If I have cancer, on the other hand, I don't believe I'll be satisfied with bargain-basement. Would you?
 
There's nothing "not working" about saying, "We're not paying for that." Truth is, they TOLD you they weren't going to pay for it when you signed up. If you didn't read the information packet, whose fault is that?

The insurance company has no reason or desire to deny valid claims, as a matter of fact. Paying for those things is what they DO, after all, and not paying for anything would result eventually in no one choosing to do business with them. Saying their business goal is to take your money and give nothing in return would be like saying that Safeway's business goal is to get you to spend your money and then not give you your bag of groceries as you leave the store. It's ludicrous.

Most prior authorizations that go through our company get approved, and those that get denied are mostly because the doctor did a crappy job of the paperwork or of explaining the clinical necessity, and are subsequently approved on appeal. If the insurance company REALLY just didn't want to cover the medication at all, they'd just leave it off the formulary.

Your insurance policy is a contract. At no time does the fact that you are paying for the insurance entitle you to anything other than what's specifically listed in the contract. As I said, if you didn't bother to read the contract and find out what that was, that's no one's fault but yours.
But that involves reading, decision making and stuff right? Libs believe the big greedy insurance companies want their customers to die. LOL.
 
Why the FUCK is government involved at all? Guess they love to abridge Liberty of the individual....

Why is govt involved in anything at all? Why have govt in the first place? The answer to that one, you're going to have to figure out for yourself.
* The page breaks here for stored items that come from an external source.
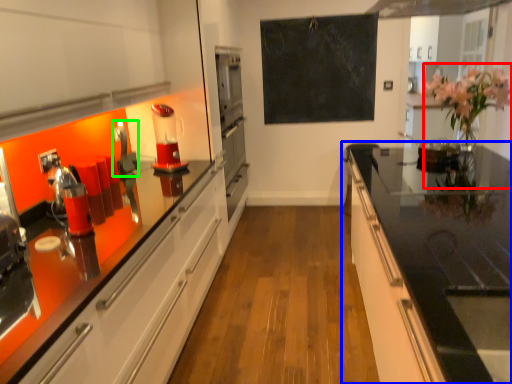 Question: Which is farther away from floral arrangement (highlighted by a red box)? countertop (highlighted by a blue box) or appliance (highlighted by a green box)?

Choices:
 (A) countertop
 (B) appliance

Answer: (B) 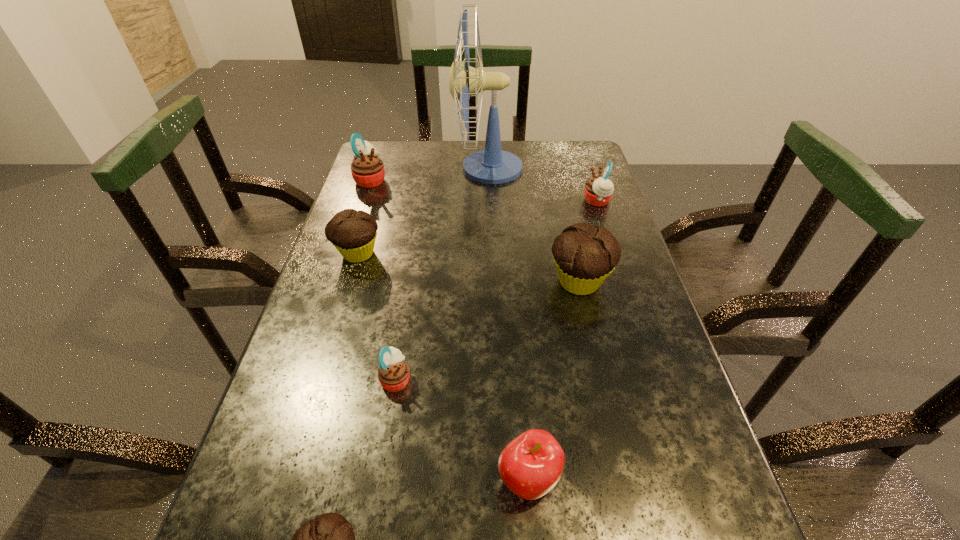 This screenshot has height=540, width=960. I want to click on vacant space situated on the back of the second biggest chocolate muffin, so click(x=366, y=227).

The width and height of the screenshot is (960, 540). In order to click on vacant region located on the back of the red apple in this screenshot , I will do `click(520, 374)`.

Locate an element on the screen. vacant position located 0.240m on the front-facing side of the third nearest object is located at coordinates (539, 379).

This screenshot has height=540, width=960. What are the coordinates of `fan situated at the far edge` in the screenshot? It's located at (492, 165).

You are a GUI agent. You are given a task and a screenshot of the screen. Output one action in this format:
    pyautogui.click(x=<x>, y=<y>)
    Task: Click on the muffin positioned at the far edge
    
    Given the screenshot: What is the action you would take?
    pyautogui.click(x=367, y=169)

Locate an element on the screen. The image size is (960, 540). object at the far left corner is located at coordinates pyautogui.click(x=367, y=169).

Find the location of a particular element. The height and width of the screenshot is (540, 960). free space at the far edge of the desktop is located at coordinates (440, 153).

This screenshot has width=960, height=540. What are the coordinates of `vacant region at the left edge of the desktop` in the screenshot? It's located at (262, 470).

Where is `free spot at the right edge of the desktop`? This screenshot has width=960, height=540. free spot at the right edge of the desktop is located at coordinates (684, 401).

The height and width of the screenshot is (540, 960). I want to click on vacant area at the far right corner of the desktop, so click(x=561, y=150). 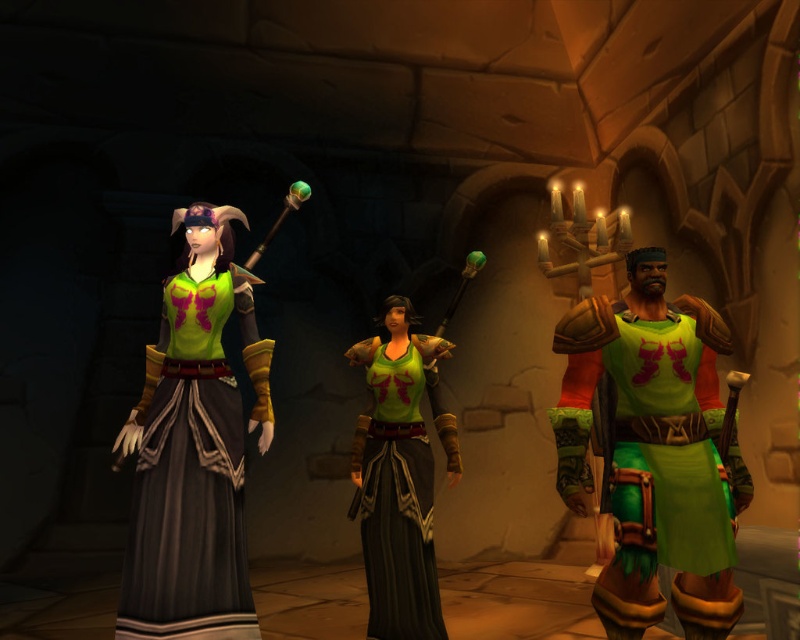 You are standing in a dimly lit stone chamber with two female characters. One is wearing a green matte vest at right and the other a green matte tank top at center. Which one is positioned closer to you?

The green matte vest at right is closer to the viewer than the green matte tank top at center. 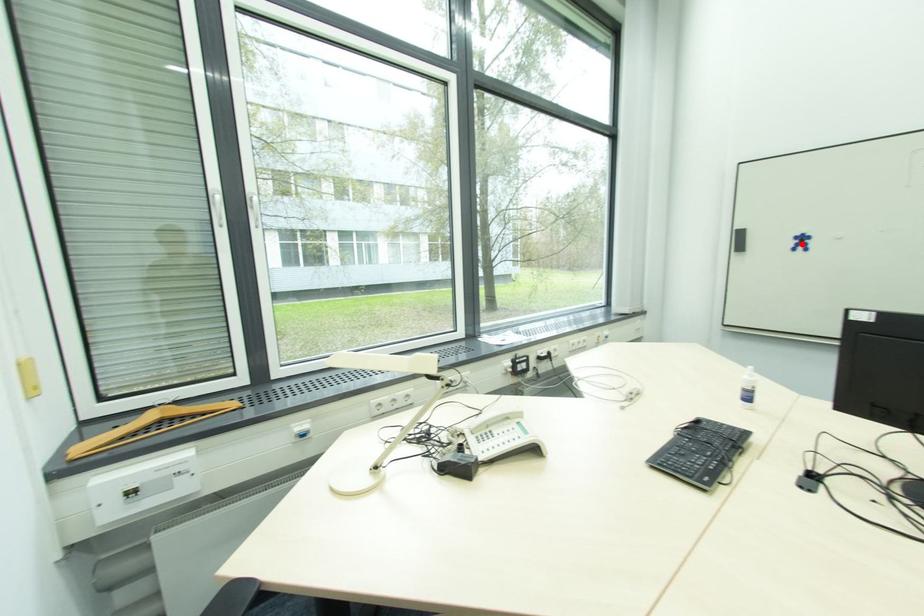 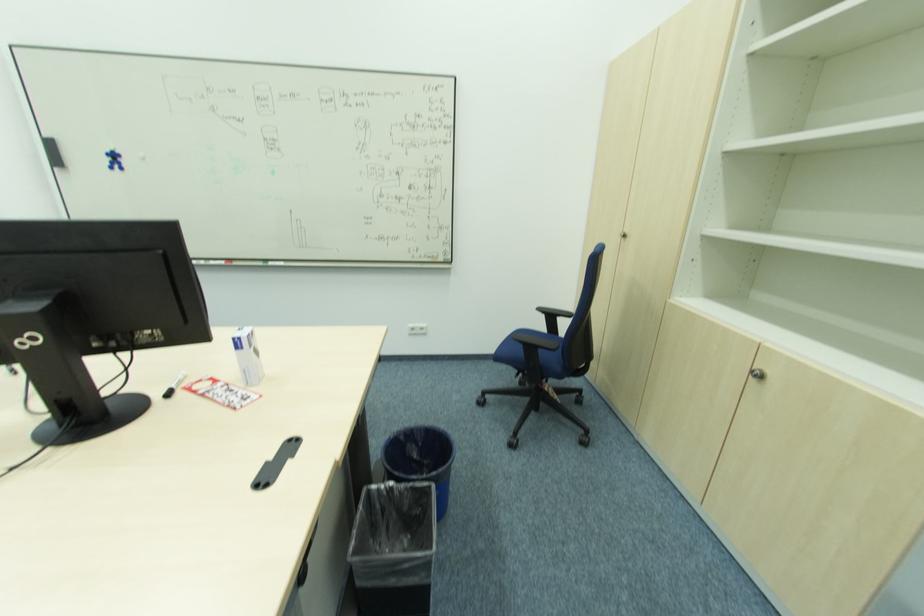 The point at the highlighted location is marked in the first image. Where is the corresponding point in the second image?

(116, 161) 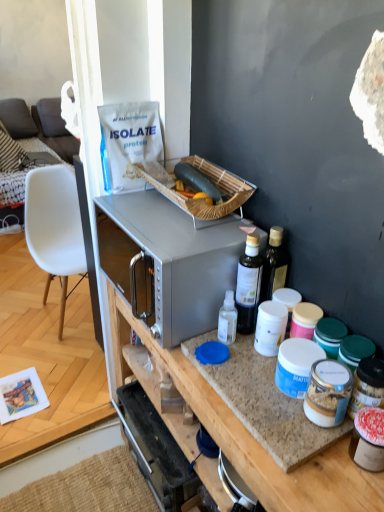 Find the location of `free space in front of white plastic chair at left`. free space in front of white plastic chair at left is located at coordinates (54, 358). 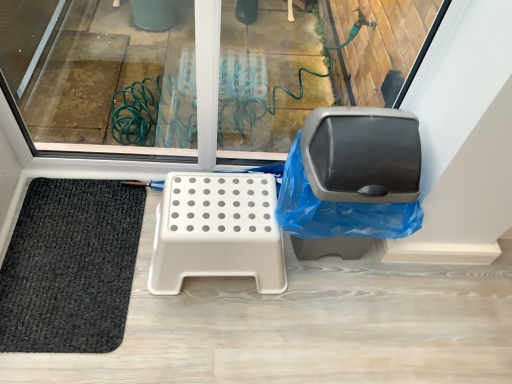 Measure the distance between point (72, 259) and camera.

A distance of 4.37 feet exists between point (72, 259) and camera.

This screenshot has height=384, width=512. I want to click on black woven mat at lower left, so click(x=70, y=266).

Is beige plastic step stool at center bigger or smaller than matte gray swivel chair at right?

In the image, beige plastic step stool at center appears to be smaller than matte gray swivel chair at right.

How far apart are beige plastic step stool at center and matte gray swivel chair at right?

They are 12.35 inches apart.

Is beige plastic step stool at center facing towards matte gray swivel chair at right?

No, beige plastic step stool at center is not oriented towards matte gray swivel chair at right.

Is beige plastic step stool at center situated inside black woven mat at lower left or outside?

beige plastic step stool at center lies outside black woven mat at lower left.

Does beige plastic step stool at center have a greater height compared to black woven mat at lower left?

Indeed, beige plastic step stool at center has a greater height compared to black woven mat at lower left.

Identify the location of mat on the left of the beige plastic step stool at center. (70, 266).

Would you say beige plastic step stool at center is a long distance from black woven mat at lower left?

No, beige plastic step stool at center is not far from black woven mat at lower left.

Consider the image. Is black woven mat at lower left at the back of matte gray swivel chair at right?

No, matte gray swivel chair at right is not facing the opposite direction of black woven mat at lower left.

Which is behind, matte gray swivel chair at right or black woven mat at lower left?

Positioned behind is black woven mat at lower left.

From the image's perspective, which one is positioned higher, matte gray swivel chair at right or black woven mat at lower left?

matte gray swivel chair at right, from the image's perspective.

Can you tell me how much matte gray swivel chair at right and black woven mat at lower left differ in facing direction?

matte gray swivel chair at right and black woven mat at lower left are facing 87.8 degrees away from each other.

Based on their positions, is black woven mat at lower left located to the left or right of matte gray swivel chair at right?

black woven mat at lower left is positioned on matte gray swivel chair at right's left side.

Are black woven mat at lower left and matte gray swivel chair at right located far from each other?

No, there isn't a large distance between black woven mat at lower left and matte gray swivel chair at right.

From a real-world perspective, which object rests below the other?

From a 3D spatial view, black woven mat at lower left is below.

Considering the relative positions of black woven mat at lower left and beige plastic step stool at center in the image provided, is black woven mat at lower left to the right of beige plastic step stool at center from the viewer's perspective?

In fact, black woven mat at lower left is to the left of beige plastic step stool at center.

Locate an element on the screen. The width and height of the screenshot is (512, 384). mat directly beneath the beige plastic step stool at center (from a real-world perspective) is located at coordinates (70, 266).

From a real-world perspective, is black woven mat at lower left below beige plastic step stool at center?

Yes, from a real-world perspective, black woven mat at lower left is under beige plastic step stool at center.

Can you tell me how much black woven mat at lower left and beige plastic step stool at center differ in facing direction?

87.8 degrees.

Is matte gray swivel chair at right bigger or smaller than beige plastic step stool at center?

Considering their sizes, matte gray swivel chair at right takes up more space than beige plastic step stool at center.

From a real-world perspective, is matte gray swivel chair at right physically below beige plastic step stool at center?

No.

In the scene shown: Is matte gray swivel chair at right completely or partially outside of beige plastic step stool at center?

That's correct, matte gray swivel chair at right is outside of beige plastic step stool at center.

Is matte gray swivel chair at right far from beige plastic step stool at center?

matte gray swivel chair at right is actually quite close to beige plastic step stool at center.

The height and width of the screenshot is (384, 512). I want to click on swivel chair above the beige plastic step stool at center (from the image's perspective), so click(362, 155).

This screenshot has height=384, width=512. I want to click on mat below the beige plastic step stool at center (from a real-world perspective), so click(70, 266).

Looking at the image, which one is located further to beige plastic step stool at center, black woven mat at lower left or matte gray swivel chair at right?

black woven mat at lower left lies further to beige plastic step stool at center than the other object.

Estimate the real-world distances between objects in this image. Which object is closer to matte gray swivel chair at right, black woven mat at lower left or beige plastic step stool at center?

beige plastic step stool at center lies closer to matte gray swivel chair at right than the other object.

From the picture: Which object lies nearer to the anchor point black woven mat at lower left, matte gray swivel chair at right or beige plastic step stool at center?

beige plastic step stool at center.

Estimate the real-world distances between objects in this image. Which object is closer to beige plastic step stool at center, matte gray swivel chair at right or black woven mat at lower left?

Based on the image, matte gray swivel chair at right appears to be nearer to beige plastic step stool at center.

Based on their spatial positions, is beige plastic step stool at center or black woven mat at lower left further from matte gray swivel chair at right?

black woven mat at lower left is further to matte gray swivel chair at right.

Looking at the image, which one is located closer to black woven mat at lower left, beige plastic step stool at center or matte gray swivel chair at right?

Based on the image, beige plastic step stool at center appears to be nearer to black woven mat at lower left.

This screenshot has width=512, height=384. In order to click on furniture situated between black woven mat at lower left and matte gray swivel chair at right from left to right in this screenshot , I will do (217, 231). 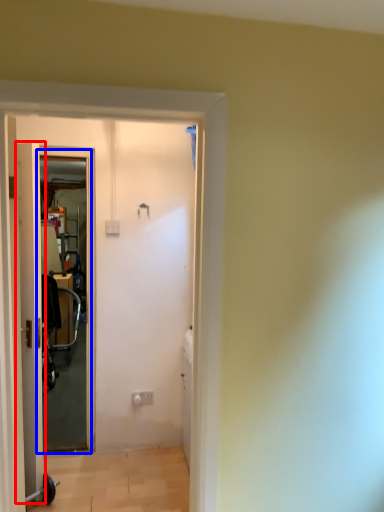 Question: Which object is closer to the camera taking this photo, door (highlighted by a red box) or screen door (highlighted by a blue box)?

Choices:
 (A) door
 (B) screen door

Answer: (A) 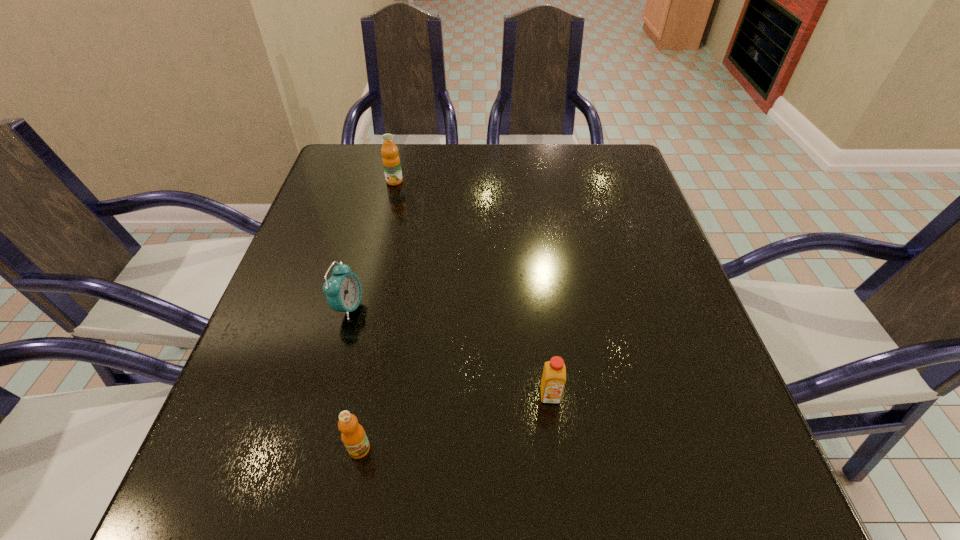 At what (x,y) coordinates should I click in order to perform the action: click on blank area located on the front and back of the third farthest object. Please return your answer as a coordinate pair (x, y). The height and width of the screenshot is (540, 960). Looking at the image, I should click on (564, 507).

Locate an element on the screen. The height and width of the screenshot is (540, 960). object present at the far edge is located at coordinates (391, 162).

Identify the location of orange juice that is positioned at the left edge. The image size is (960, 540). (391, 162).

Where is `alarm clock that is at the left edge`? This screenshot has width=960, height=540. alarm clock that is at the left edge is located at coordinates (343, 290).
My personal point of view is how far should the govt go. With healthcare, I see the role of the govt as the one who takes the taxes, puts it into healthcare so that there is a healthcare system that doesn't require payment for essential healthcare.

But then again, I don't really listen to the millions of dollars being spent by the healthcare system which tells me it should be private.

But get this. The US govt spends about the same amount of its GDP on healthcare as the UK govt. One has the NHS the other has medicare. Spot the difference?
 
Republicans will tell you that profit ensures excellence.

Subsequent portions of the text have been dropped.